Oh mama! Many Blessings to you! <>< I agree with Ms.Mom....He IS very much alive and what a great thing to tell him!


----------



## aswbarry (Jan 31, 2005)

Melanie,
This sort of thing just happened to me with my two-year-old daughter. I was talking with her today about how someday she will have another baby brother or sister. Her sister Addie came up in the conversation and we talked about how she had died and how we were all sad but sometimes babies die. Anyway, she said to me "my new baby sister or brother will die too." We went on to discuss how our next baby would be okay and all that but this just caught me off guard, I think because the idea has been on my mind too. I have been researching the occurrance of stillbirth and placental abruption and the incidence of reoccurance and sort of ruminating about the possibilty and then she said it out loud. I just can't imagine being a child and trying to make sense of loss like ours.
Anyway, I just wanted to send you hugs and let you know you are in my thoughts.
Angela


----------



## Irishmommy (Nov 19, 2001)




----------



## taradt (Jun 10, 2003)

children are VERY perceptive. i could see the changes my daughter went through with each of our losses. i do understand not wanting to tell your son when you get pregnant again but he may figure it out on his own (after our first loss when we got pregnant again my daughter walked in the room one day, lifted my shirt and said "baby's back" she had no way to know i was pregnant at that point!!!!)
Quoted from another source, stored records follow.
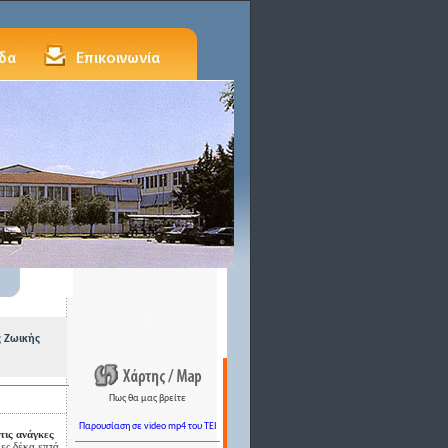
ς Ζωικής
Πως θα μας βρείτε
Παρουσίαση σε video mp4 του TEI
τις ανάγκες
ες δέκα επτά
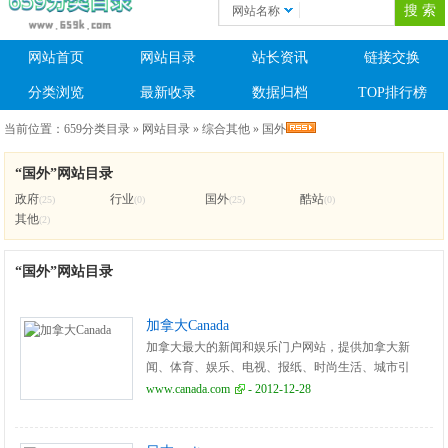
网站名称
网站首页
网站目录
站长资讯
链接交换
分类浏览
最新收录
数据归档
TOP排行榜
当前位置：
659分类目录
»
网站目录
»
综合其他
»
国外
“国外”网站目录
政府
行业
国外
酷站
(25)
(0)
(25)
(0)
其他
(2)
“国外”网站目录
加拿大Canada
加拿大最大的新闻和娱乐门户网站，提供加拿大新
闻、体育、娱乐、电视、报纸、时尚生活、城市引
导、免费电子邮件等。
www.canada.com
- 2012-12-28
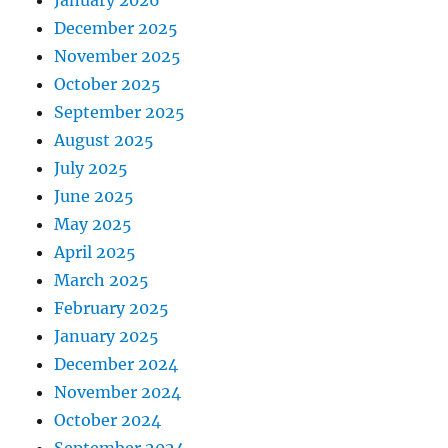
January 2026
December 2025
November 2025
October 2025
September 2025
August 2025
July 2025
June 2025
May 2025
April 2025
March 2025
February 2025
January 2025
December 2024
November 2024
October 2024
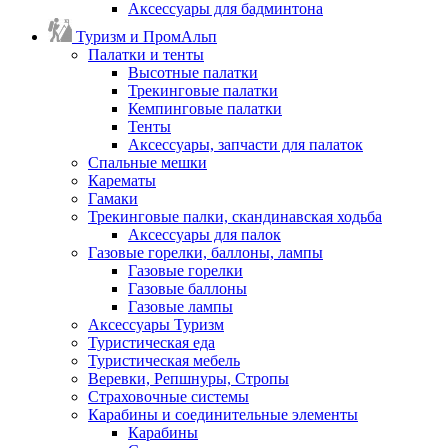
Аксессуары для бадминтона
Туризм и ПромАльп
Палатки и тенты
Высотные палатки
Трекинговые палатки
Кемпинговые палатки
Тенты
Аксессуары, запчасти для палаток
Спальные мешки
Карематы
Гамаки
Трекинговые палки, скандинавская ходьба
Аксессуары для палок
Газовые горелки, баллоны, лампы
Газовые горелки
Газовые баллоны
Газовые лампы
Аксессуары Туризм
Туристическая еда
Туристическая мебель
Веревки, Репшнуры, Стропы
Страховочные системы
Карабины и соединительные элементы
Карабины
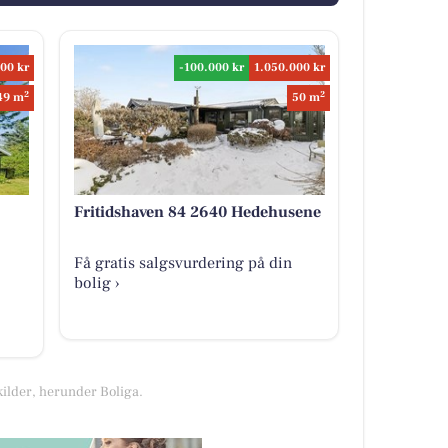
00 kr
-100.000 kr
1.050.000 kr
2
2
49 m
50 m
Fritidshaven 84 2640 Hedehusene
Få gratis salgsvurdering på din
bolig ›
kilder, herunder Boliga.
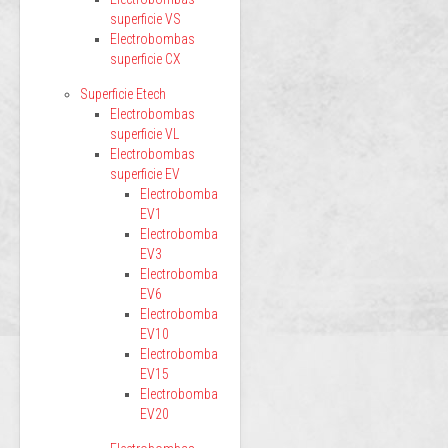
superficie VS
Electrobombas
superficie CX
Superficie Etech
Electrobombas
superficie VL
Electrobombas
superficie EV
Electrobomba
EV1
Electrobomba
EV3
Electrobomba
EV6
Electrobomba
EV10
Electrobomba
EV15
Electrobomba
EV20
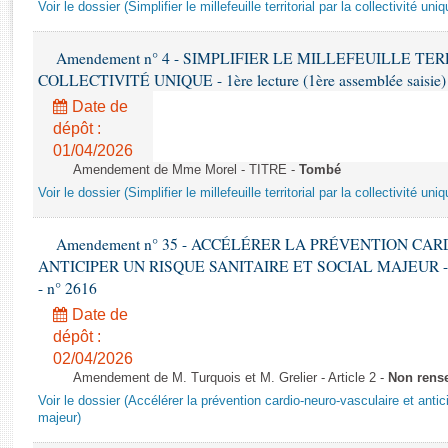
Rapports d'enquête
Voir le dossier (Simplifier le millefeuille territorial par la collectivité uniq
Rapports législatifs
Rapports sur l'application des lois
Amendement n° 4 - SIMPLIFIER LE MILLEFEUILLE TE
COLLECTIVITÉ UNIQUE - 1ère lecture (1ère assemblée saisie) 
Baromètre de l’application des lois
Date de
dépôt :
Dossiers législatifs
01/04/2026
Budget et sécurité sociale
Amendement de Mme Morel - TITRE -
Tombé
Questions écrites et orales
Voir le dossier (Simplifier le millefeuille territorial par la collectivité uniq
Comptes rendus des débats
Amendement n° 35 - ACCÉLÉRER LA PRÉVENTION CA
ANTICIPER UN RISQUE SANITAIRE ET SOCIAL MAJEUR - 1ère 
- n° 2616
Date de
dépôt :
02/04/2026
Amendement de M. Turquois et M. Grelier - Article 2 -
Non rens
Voir le dossier (Accélérer la prévention cardio-neuro-vasculaire et antici
majeur)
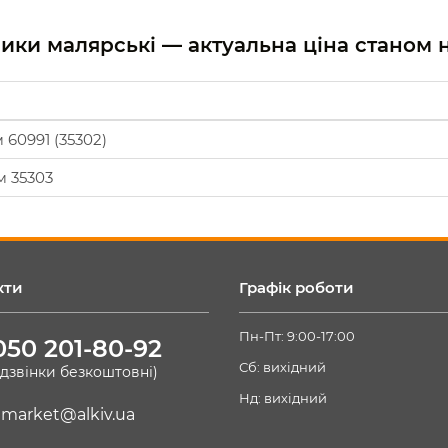
алики малярські — актуальна ціна станом 
 60991 (35302)
м 35303
кти
Графік роботи
Пн-Пт: 9:00-17:00
050 201-80-92
Сб: вихідний
(дзвінки безкоштовні)
Нд: вихідний
market@alkiv.ua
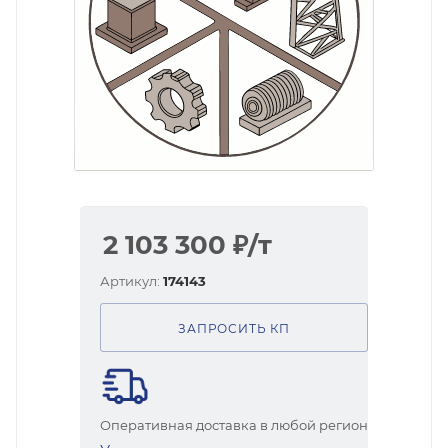
2 103 300
₽
/т
Артикул:
174143
ЗАПРОСИТЬ КП
Оперативная доставка в любой регион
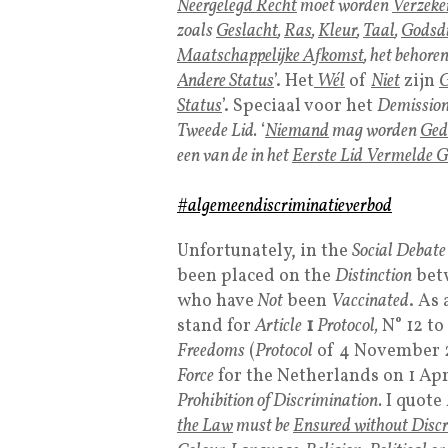
Neergelegd Recht
moet worden
Verzeke
zoals
Geslacht
,
Ras
,
Kleur
,
Taal
,
Godsdi
Maatschappelijke Afkomst
, het behore
Andere Status
’. Het
Wél
of
Niet
zijn
G
Status
’. Speciaal voor het
Demission
Tweede Lid.
‘
Niemand
mag worden
Ged
een van de in het
Eerste Lid Vermelde 
#algemeendiscriminatieverbod
Unfortunately, in the
Social Debate
been placed on the
Distinction
bet
who have
Not
been
Vaccinated
. As 
stand for
Article
1
Protocol,
N° 12 to
Freedoms
(
Protocol
of 4 November
Force
for the Netherlands on 1 Apr
Prohibition of Discrimination.
I quote
the Law
must be
Ensured without Disc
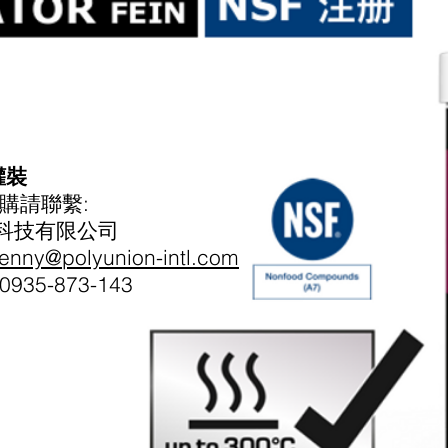
罐裝
訂購請聯繫:
科技有限公司
jenny@polyunion-intl.com
935-873-143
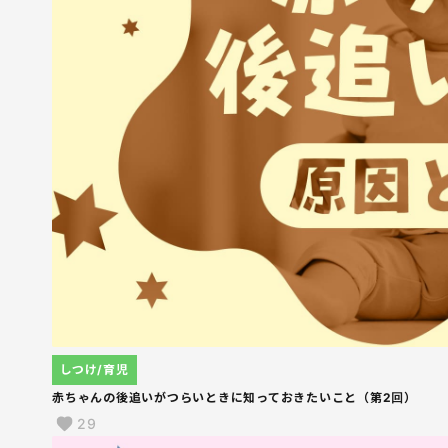
しつけ/育児
赤ちゃんの後追いがつらいときに知っておきたいこと（第2回）
29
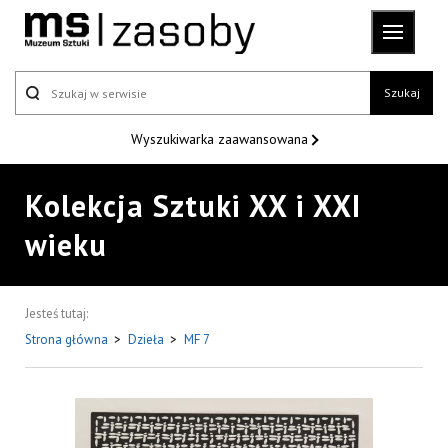
Szukaj
Wyszukiwarka
zaawansowana
Kolekcja Sztuki XX i XXI
wieku
Jesteś tutaj:
Strona główna
>
Dzieła
>
MF 7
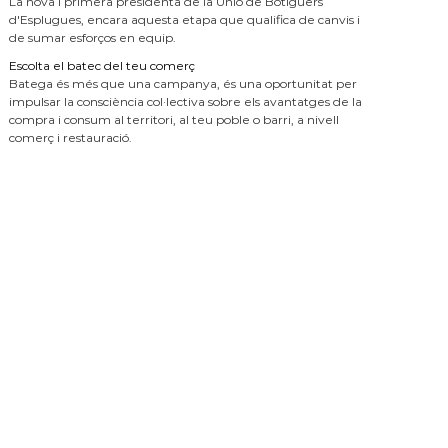
La nova i primera presidenta de la Unió de Botiguers
d'Esplugues, encara aquesta etapa que qualifica de canvis i
de sumar esforços en equip.
Escolta el batec del teu comerç
Batega és més que una campanya, és una oportunitat per
impulsar la consciència col·lectiva sobre els avantatges de la
compra i consum al territori, al teu poble o barri, a nivell
comerç i restauració.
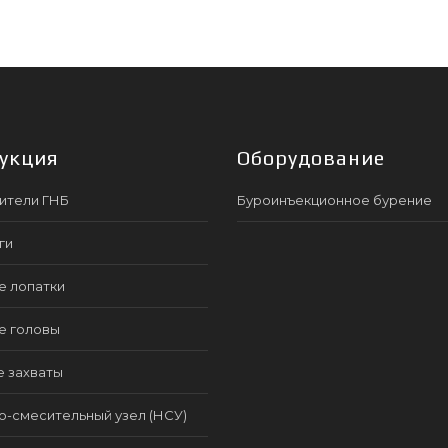
укция
Оборудование
ители ГНБ
Буроинъекционное бурение
ги
е лопатки
е головы
е захваты
-смесительный узел (НСУ)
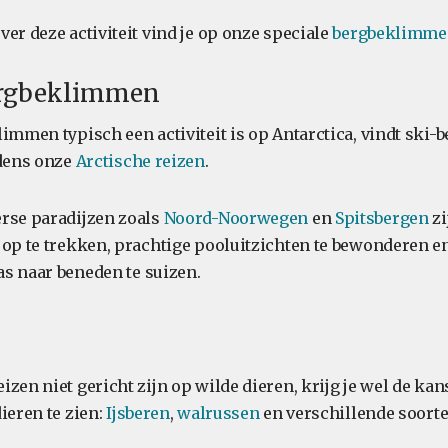
er deze activiteit vind je op onze speciale
bergbeklimme
ergbeklimmen
limmen typisch een activiteit is op Antarctica, vindt sk
jdens onze
Arctische reizen
.
rse paradijzen zoals
Noord-Noorwegen
en
Spitsbergen
zi
 op te trekken, prachtige pooluitzichten te bewonderen e
s naar beneden te suizen.
zen niet gericht zijn op wilde dieren, krijg je wel de ka
ieren te zien:
Ijsberen
,
walrussen
en verschillende soort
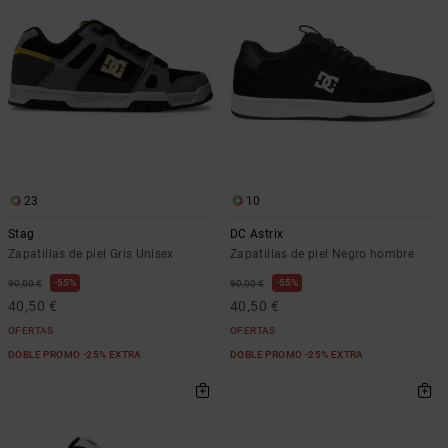
23
10
Stag
DC Astrix
Zapatillas de piel Gris Unisex
Zapatillas de piel Negro hombre
55%
55%
90,00 €
90,00 €
40,50 €
40,50 €
OFERTAS
OFERTAS
DOBLE PROMO -25% EXTRA
DOBLE PROMO -25% EXTRA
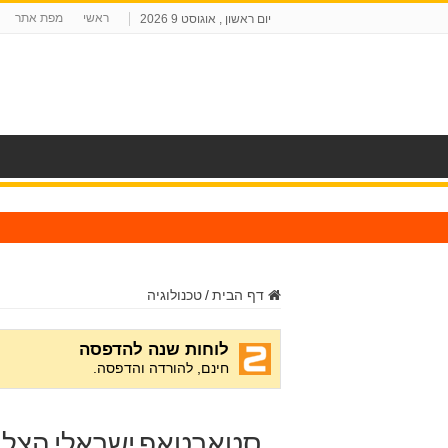
ראשי
מפת אתר
יום ראשון , אוגוסט 9 2026
ח
דף הבית
/
טכנולוגיה
סטארטאפ ישראלי הצליח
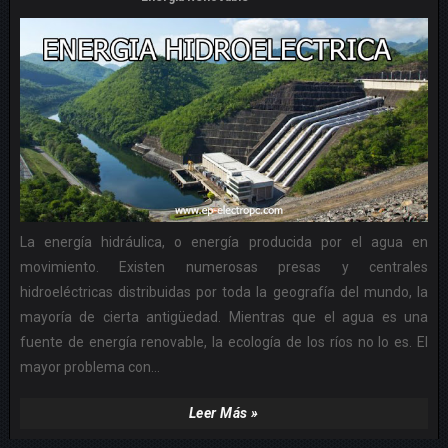
La energía hidráulica, o energía producida por el agua en
movimiento. Existen numerosas presas y centrales
hidroeléctricas distribuidas por toda la geografía del mundo, la
mayoría de cierta antigüedad. Mientras que el agua es una
fuente de energía renovable, la ecología de los ríos no lo es. El
mayor problema con...
Leer Más »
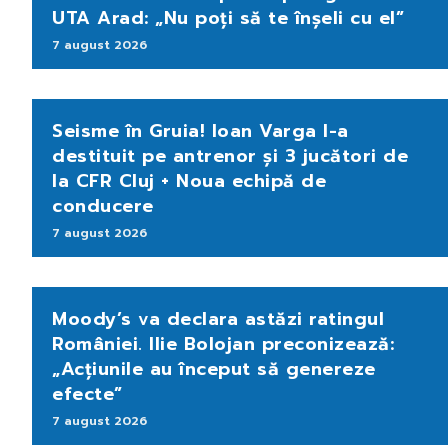
UTA Arad: „Nu poți să te înșeli cu el”
7 august 2026
Seisme în Gruia! Ioan Varga l-a
destituit pe antrenor și 3 jucători de
la CFR Cluj + Noua echipă de
conducere
7 august 2026
Moody’s va declara astăzi ratingul
României. Ilie Bolojan preconizează:
„Acțiunile au început să genereze
efecte”
7 august 2026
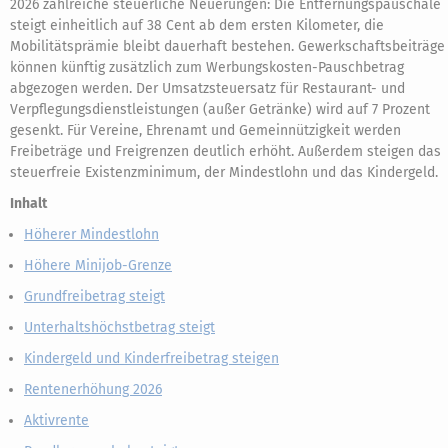
2026 zahlreiche steuerliche Neuerungen: Die Entfernungspauschale
steigt einheitlich auf 38 Cent ab dem ersten Kilometer, die
Mobilitätsprämie bleibt dauerhaft bestehen. Gewerkschaftsbeiträge
können künftig zusätzlich zum Werbungskosten-Pauschbetrag
abgezogen werden. Der Umsatzsteuersatz für Restaurant- und
Verpflegungsdienstleistungen (außer Getränke) wird auf 7 Prozent
gesenkt. Für Vereine, Ehrenamt und Gemeinnützigkeit werden
Freibeträge und Freigrenzen deutlich erhöht. Außerdem steigen das
steuerfreie Existenzminimum, der Mindestlohn und das Kindergeld.
Inhalt
Höherer Mindestlohn
Höhere Minijob-Grenze
Grundfreibetrag steigt
Unterhaltshöchstbetrag steigt
Kindergeld und Kinderfreibetrag steigen
Rentenerhöhung 2026
Aktivrente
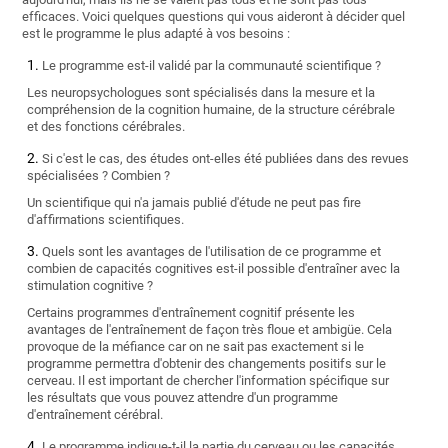
efficaces. Voici quelques questions qui vous aideront à décider quel
est le programme le plus adapté à vos besoins :
Le programme est-il validé par la communauté scientifique ?
Les neuropsychologues sont spécialisés dans la mesure et la
compréhension de la cognition humaine, de la structure cérébrale
et des fonctions cérébrales.
Si c'est le cas, des études ont-elles été publiées dans des revues
spécialisées ? Combien ?
Un scientifique qui n'a jamais publié d'étude ne peut pas fire
d'affirmations scientifiques.
Quels sont les avantages de l'utilisation de ce programme et
combien de capacités cognitives est-il possible d'entraîner avec la
stimulation cognitive ?
Certains programmes d'entraînement cognitif présente les
avantages de l'entraînement de façon très floue et ambigüe. Cela
provoque de la méfiance car on ne sait pas exactement si le
programme permettra d'obtenir des changements positifs sur le
cerveau. Il est important de chercher l'information spécifique sur
les résultats que vous pouvez attendre d'un programme
d'entraînement cérébral.
Le programme indique-t-il la partie du cerveau ou les capacités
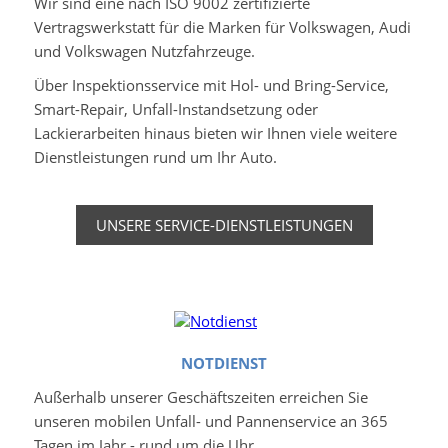
Wir sind eine nach ISO 9002 zertifizierte
Vertragswerkstatt für die Marken für Volkswagen, Audi
und Volkswagen Nutzfahrzeuge.
Über Inspektionsservice mit Hol- und Bring-Service,
Smart-Repair, Unfall-Instandsetzung oder
Lackierarbeiten hinaus bieten wir Ihnen viele weitere
Dienstleistungen rund um Ihr Auto.
UNSERE SERVICE-DIENSTLEISTUNGEN
NOTDIENST
Außerhalb unserer Geschäftszeiten erreichen Sie
unseren mobilen Unfall- und Pannenservice an 365
Tagen im Jahr - rund um die Uhr.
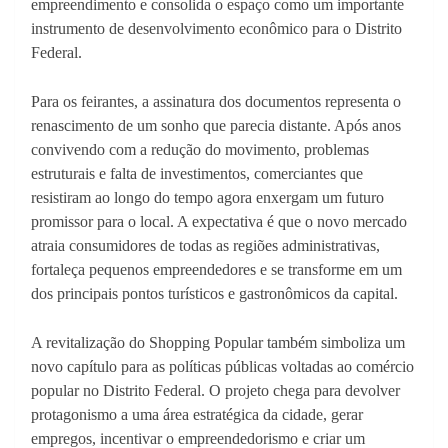
empreendimento e consolida o espaço como um importante
instrumento de desenvolvimento econômico para o Distrito
Federal.
Para os feirantes, a assinatura dos documentos representa o
renascimento de um sonho que parecia distante. Após anos
convivendo com a redução do movimento, problemas
estruturais e falta de investimentos, comerciantes que
resistiram ao longo do tempo agora enxergam um futuro
promissor para o local. A expectativa é que o novo mercado
atraia consumidores de todas as regiões administrativas,
fortaleça pequenos empreendedores e se transforme em um
dos principais pontos turísticos e gastronômicos da capital.
A revitalização do Shopping Popular também simboliza um
novo capítulo para as políticas públicas voltadas ao comércio
popular no Distrito Federal. O projeto chega para devolver
protagonismo a uma área estratégica da cidade, gerar
empregos, incentivar o empreendedorismo e criar um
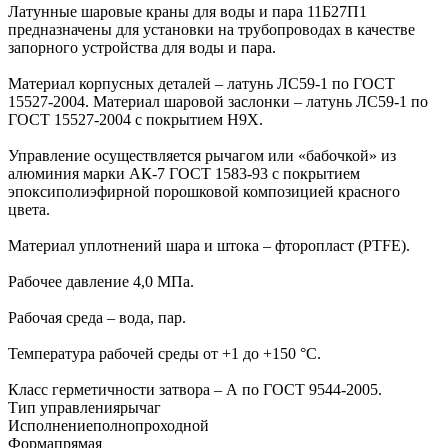
Латунные шаровые краны для воды и пара 11Б27П1
предназначены для установки на трубопроводах в качестве
запорного устройства для воды и пара.
Материал корпусных деталей – латунь ЛС59-1 по ГОСТ
15527-2004. Материал шаровой заслонки – латунь ЛС59-1 по
ГОСТ 15527-2004 с покрытием Н9Х.
Управление осуществляется рычагом или «бабочкой» из
алюминия марки АК-7 ГОСТ 1583-93 с покрытием
эпоксиполиэфирной порошковой композицией красного
цвета.
Материал уплотнений шара и штока – фторопласт (PTFE).
Рабочее давление 4,0 МПа.
Рабочая среда – вода, пар.
Температура рабочей среды от +1 до +150 °С.
Класс герметичности затвора – А по ГОСТ 9544-2005.
Тип управления
рычаг
Исполнение
полнопроходной
Форма
прямая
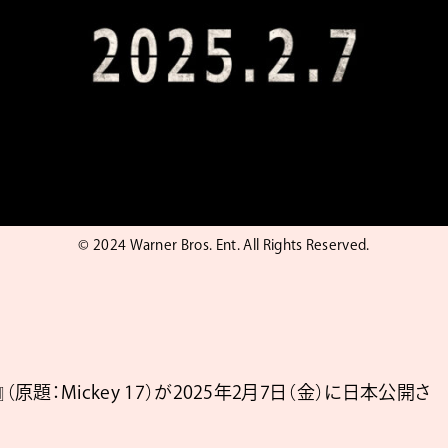
© 2024 Warner Bros. Ent. All Rights Reserved.
原題：Mickey 17）が2025年2月7日（金）に日本公開さ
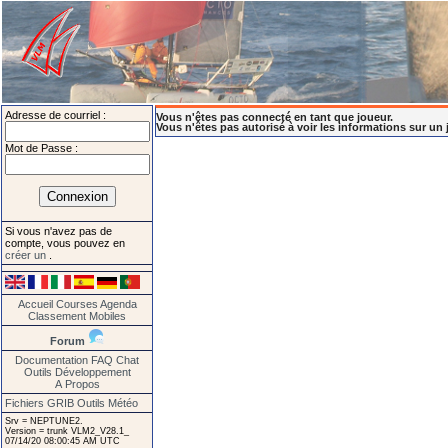
Adresse de courriel :
Vous n'êtes pas connecté en tant que joueur.
Vous n'êtes pas autorisé à voir les informations sur un 
Mot de Passe :
Si vous n'avez pas de
compte, vous pouvez en
créer un
.
Accueil
Courses
Agenda
Classement
Mobiles
Forum
Documentation
FAQ
Chat
Outils
Développement
A Propos
Fichiers GRIB
Outils Météo
Srv = NEPTUNE2.
Version = trunk VLM2_V28.1_
07/14/20 08:00:45 AM UTC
take care and give your sensitive son a great big









tara


----------



## MelKnee (Dec 5, 2001)

Thank you all again for the hugs.

((((Angela and Tara)))))

Ds and I have been talking about different reasons that babies die. He feels lucky to have made it. I told him that the babies will live forever in our hearts.


----------



## Momtwice (Nov 21, 2001)

My elderly mom has always missed her baby sister that didn't make it. She has made peace with it. But whenever her name comes up, I see a glimpse into what mom was like as a child as the memories pass over her face.

ETA: she does indeed live in her heart.


----------



## Mom4tot (Apr 18, 2003)




----------



## babybugmama (Apr 7, 2003)

for you and your little one


----------



## Diane~Alena (Aug 23, 2004)

Doesn't it just break your heart to hear them talk like that. I know I fought everyday with emotions that were so dark after our son Esik died. I thought i should have hidden him from my living children, I thought i was damaging them by having let them see their brother and by talking about him to them.

You have allowed your son to know his siblings though and that is so good. I think it is a great growth experience for our children. They have a look on life that not many kids have. They are blessed to have known those babies even if it was for just a moment. My children are able to love a boy they can't see or hold. I think that is wonderfull for them, they are so wise now for knowing him.

Hang in there.


----------



## wheezie (Sep 18, 2004)

Wow it's amazing how much kids know. Bless his heart.














2 to you and your little boy.


----------



## ChildoftheMoon (Apr 9, 2002)

Melanie thinking of you. Missing you.
Brandi


----------